(Stored items from a collection)

-- Opening Marker --

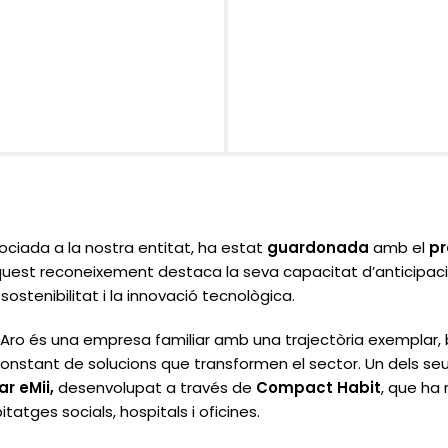
ociada a la nostra entitat, ha estat
guardonada
amb el
pr
quest reconeixement destaca la seva capacitat d’anticipació
stenibilitat i la innovació tecnològica.
’Aro és una empresa familiar amb una trajectòria exemplar, b
a constant de solucions que transformen el sector. Un dels 
r eMii,
desenvolupat a través de
Compact Habit
, que ha
tatges socials, hospitals i oficines.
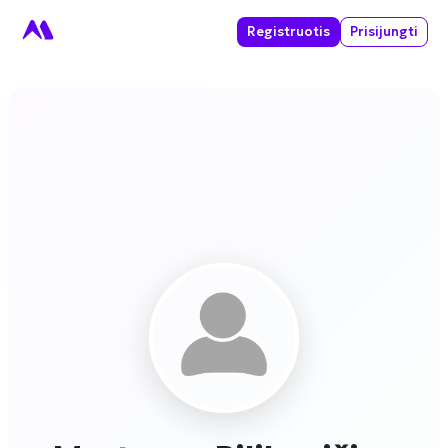
Registruotis
Prisijungti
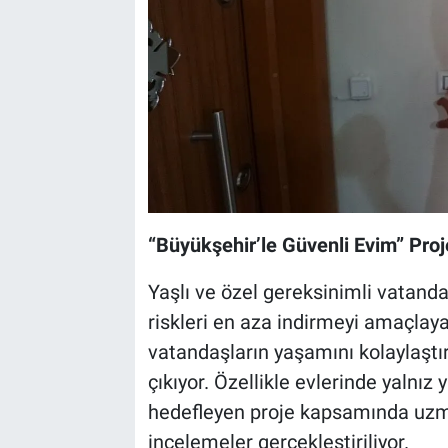
“Büyükşehir’le Güvenli Evim” Proj
Yaşlı ve özel gereksinimli vatanda
riskleri en aza indirmeyi amaçlaya
vatandaşların yaşamını kolaylaştı
çıkıyor. Özellikle evlerinde yalnız 
hedefleyen proje kapsamında uzma
incelemeler gerçekleştiriliyor.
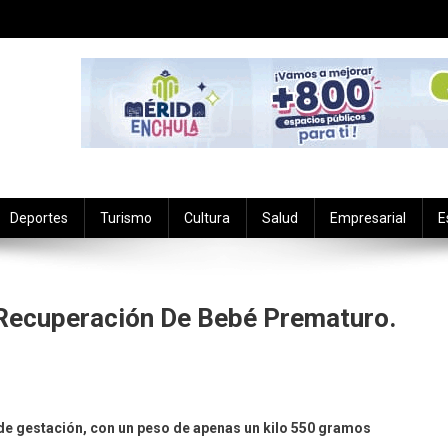
Deportes
Turismo
Cultura
Salud
Empresarial
E
 Recuperación De Bebé Prematuro.
ecialista
de gestación, con un peso de apenas un kilo 550 gramos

-- Closing Marker --

**EXERCISE PROMPT**
Although the records above include pictures, the copy must contain only their exact text.

**WRITTEN RESPONSE**
ociada a la nostra entitat, ha estat
guardonada
amb el
pr
quest reconeixement destaca la seva capacitat d’anticipació
stenibilitat i la innovació tecnològica.
’Aro és una empresa familiar amb una trajectòria exemplar, b
a constant de solucions que transformen el sector. Un dels 
r eMii,
desenvolupat a través de
Compact Habit
, que ha
tatges socials, hospitals i oficines.
Registruotis
Prisijungti
“Büyükşehir’le Güvenli Evim” Proj
Yaşlı ve özel gereksinimli vatanda
riskleri en aza indirmeyi amaçlaya
vatandaşların yaşamını kolaylaştı
çıkıyor. Özellikle evlerinde yalnız 
hedefleyen proje kapsamında uzma
incelemeler gerçekleştiriliyor.
Deportes
Turismo
Cultura
Salud
Empresarial
E
 Recuperación De Bebé Prematuro.
ecialista
de gestación, con un peso de apenas un kilo 550 gramos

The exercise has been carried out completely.